Friday, August 01, 2008

More Pain Ahead for KV Pharma Shareholders

The share price of KV Pharmaceutical (KV.A-$20.49) is close to a two year low and fetches a scant 10.9 times FY 2010 earnings. Nonetheless, the 10Q Detective opines that the stock of the integrated specialty drug company, home to brand name products, such as the anti-infective Clindesse and the prescription prenatal PrimaCare ONE, and a host of generic products, is not a value play.

The company grew consolidated net revenues at a compounded annual growth rate of 19.4% in the last five years. Similar forward growth could easily lead to a doubling in the current market capitalization of $1.02 billion, save for an excess of problems distracting management.

Talking Points

Stuffing the channels
Perception of sales growing
Watch out for chargebacks.
~ 10Q Detective Haiku poem

  • In the fourth-quarter of fiscal 2008 ended March 31, the company took a $1.6 million unrealized loss due to the reduced value of the auction rate securities (ARS). Albeit this was a non-cash charge, the company holds $83.9 million in principal amount of such "illiquid" securities.

Of interest, management had said the adjustment to its ARS holdings were but "a temporary decline in value." If so, why did the company subsequently reclassify this portfolio of student loans as non-current investment securities? This signals to us that actual market value losses could be much larger, for such an accounting maneuver keeps the value declines of the income statement (unrealized losses are reported in a contra stockholders' equity account on the balance sheet) until ultimate sale.

Corporate Governance

The Hermelin family, through the family trusts, controls about 11.5% of Class A shares and 68.6% of Class B shares, according to the recent Proxy Statement filed with the SEC. Both classes of stock trade for about the same price, but Class A shares have only one-20th the voting power of Class B shares.

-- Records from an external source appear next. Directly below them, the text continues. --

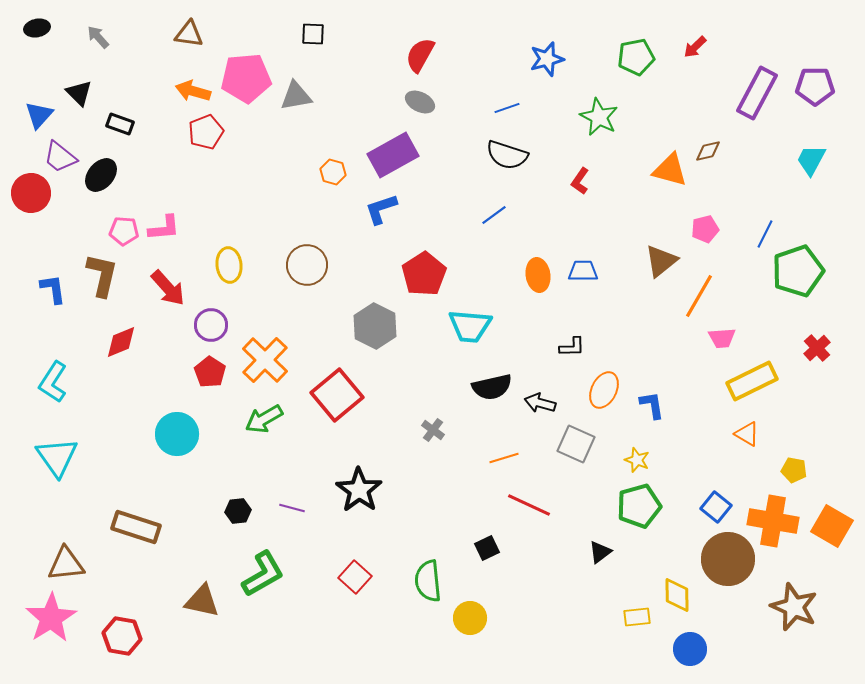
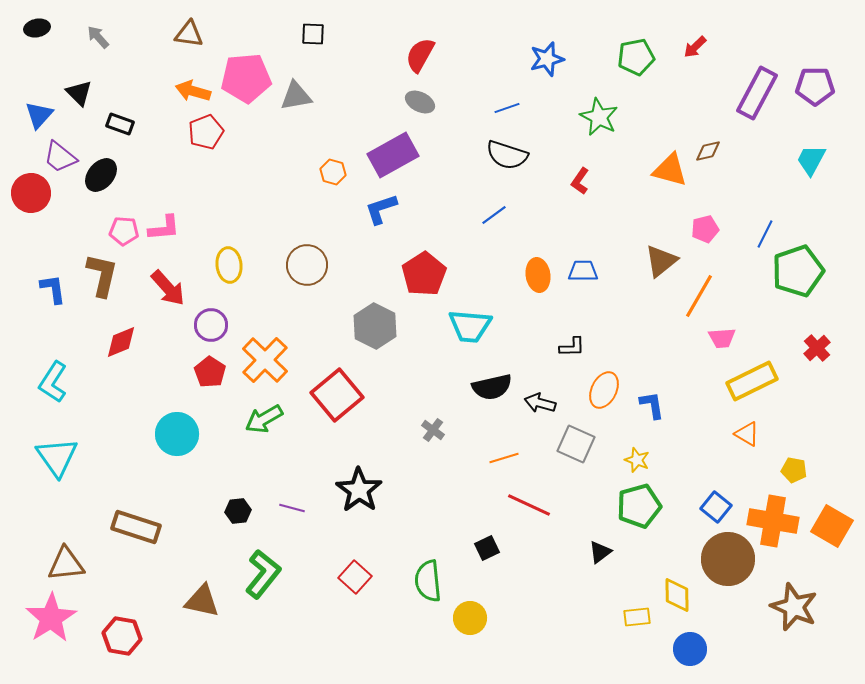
green L-shape at (263, 574): rotated 21 degrees counterclockwise
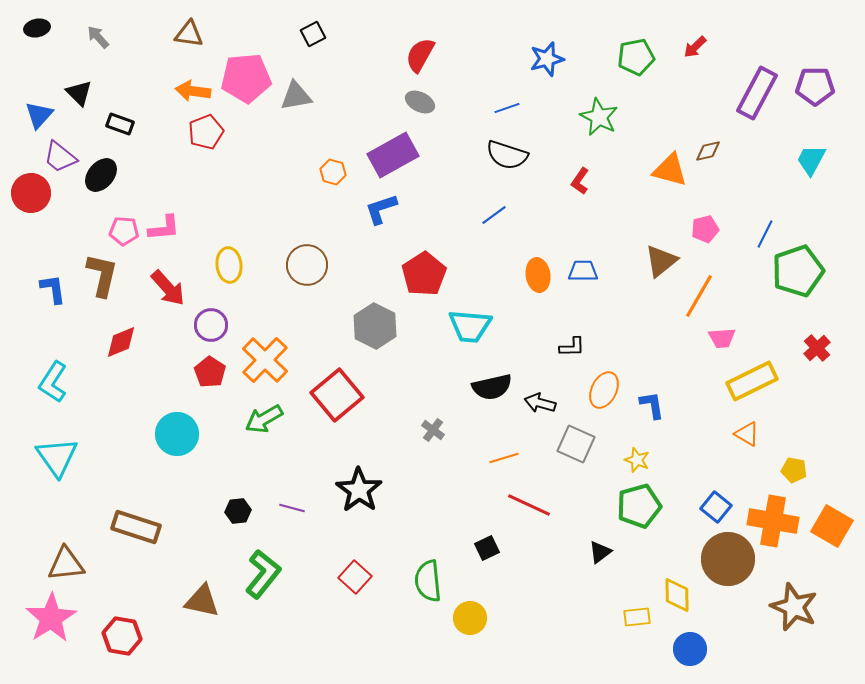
black square at (313, 34): rotated 30 degrees counterclockwise
orange arrow at (193, 91): rotated 8 degrees counterclockwise
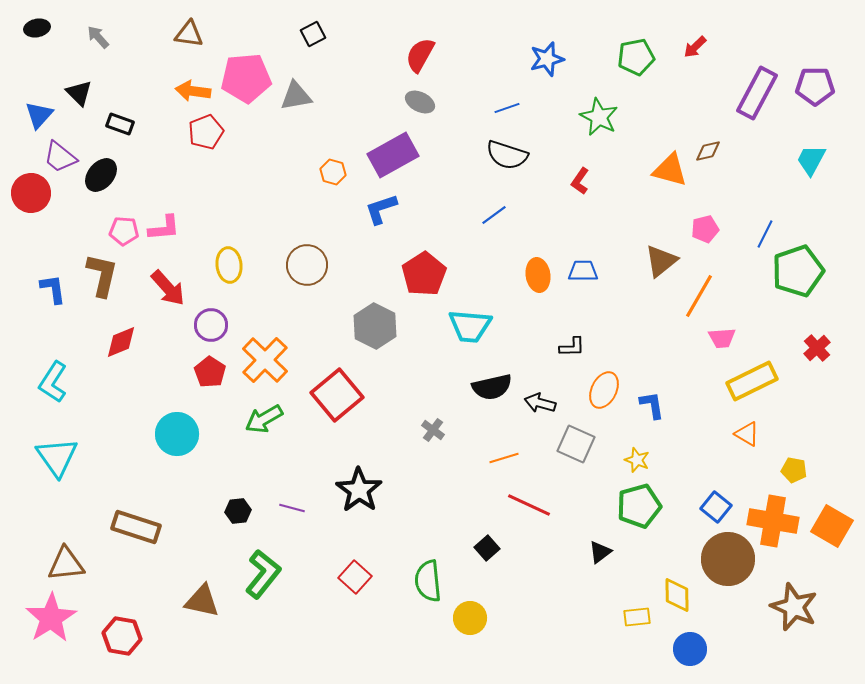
black square at (487, 548): rotated 15 degrees counterclockwise
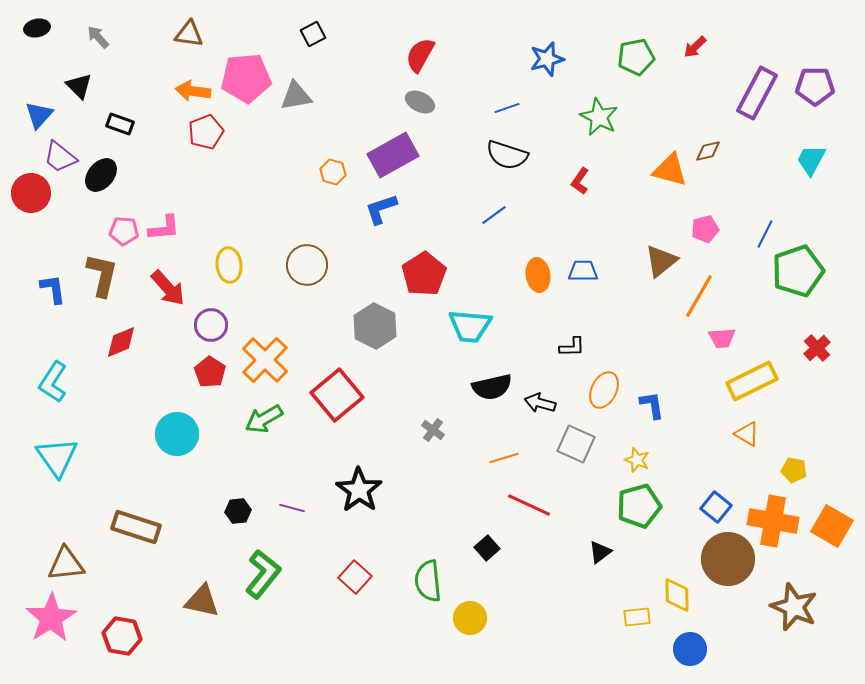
black triangle at (79, 93): moved 7 px up
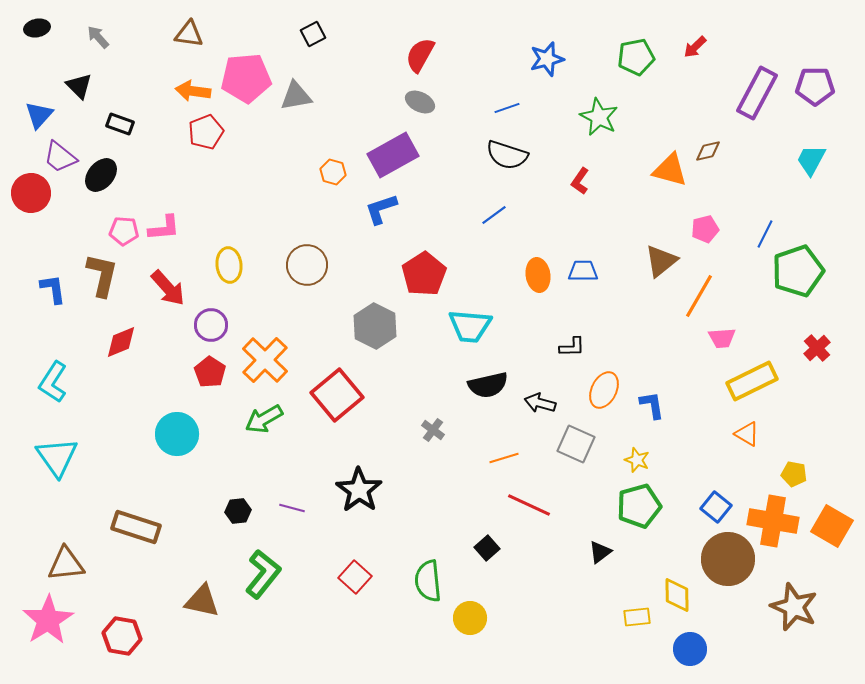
black semicircle at (492, 387): moved 4 px left, 2 px up
yellow pentagon at (794, 470): moved 4 px down
pink star at (51, 618): moved 3 px left, 2 px down
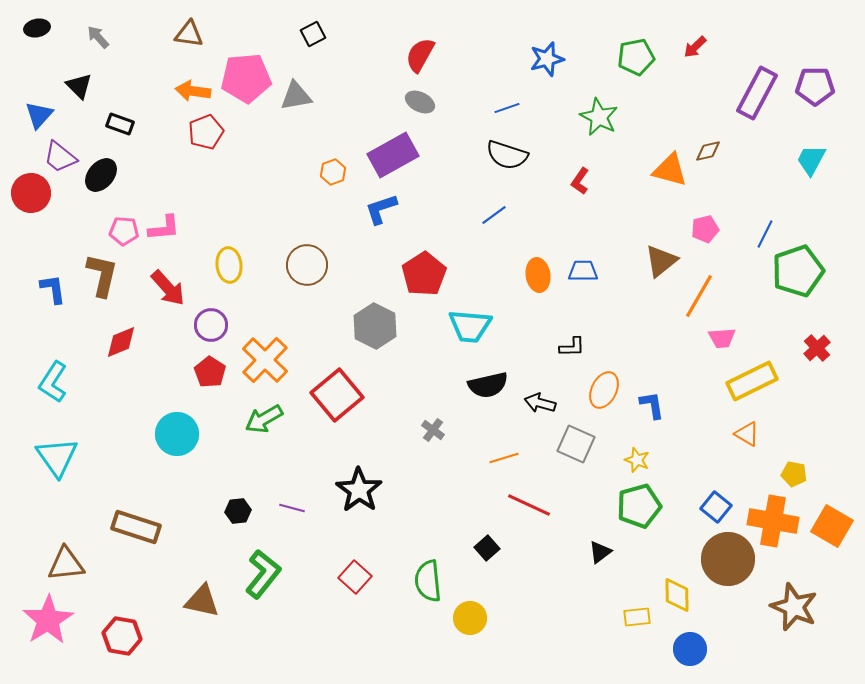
orange hexagon at (333, 172): rotated 25 degrees clockwise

This explains why KV founder Victor Hermelin, 94, who retired more than thirty years ago, still receives a salary and other compensation (which totaled $142,970 in 2008) "in consideration of continuing valuable services as a consultant to the company, ongoing role as confidante, and contributions that could not be contemplated."

Current management includes his son, Chairman and CEO Marc S. Hermelin, 66; daughter-in-law, Sarah R. Weltscheff, employed as Senior Vice President, Human Resource; and, his grandson, Vice President of Corporate Strategy David S. Hermelin, 41.

Even in death, shareholders remain indebted to Marc Hermelin. His employment contract provides that upon his demise the company will make a $500,000 donation to the charity of his choice!

A constant battle for the ultimate state of control
After you've heard lie upon lie
There can hardly be a question of why
Some love is just a lie of the heart.


As if common stockholders did not have enough to worry about—another distraction at KV is familial infighting, for Victor is struggling
to wrest control of the company from his son Marc—something to do with Victor’s second wife and her two daughters, whom he adopted in 2005.

The cold remains of what began with a passionate start
But that can't happen to us
Because it's always been a matter of trust
. ~ singer/songwriter Billy Joel

That said, if Marc can get dad off his back, there is a huge incentive to sell the company—$39.6 million worth of motivation.

Editor David J Phillips does not hold a financial interest in any stocks mentioned in this article. The 10Q Detective has a Full Disclosure Policy.

2 comments:

Anonymous said...

I love the $100+ K for "contributions that could not be contemplated."

I make all sorts of uncontemplatable contributions to numerous companies, and want my money!

Anonymous said...

As far as I can see, I don't think there's much hope for the shareholders in this since the stock seems to be going down at a constant rate. This is when I would say count your losses and move on.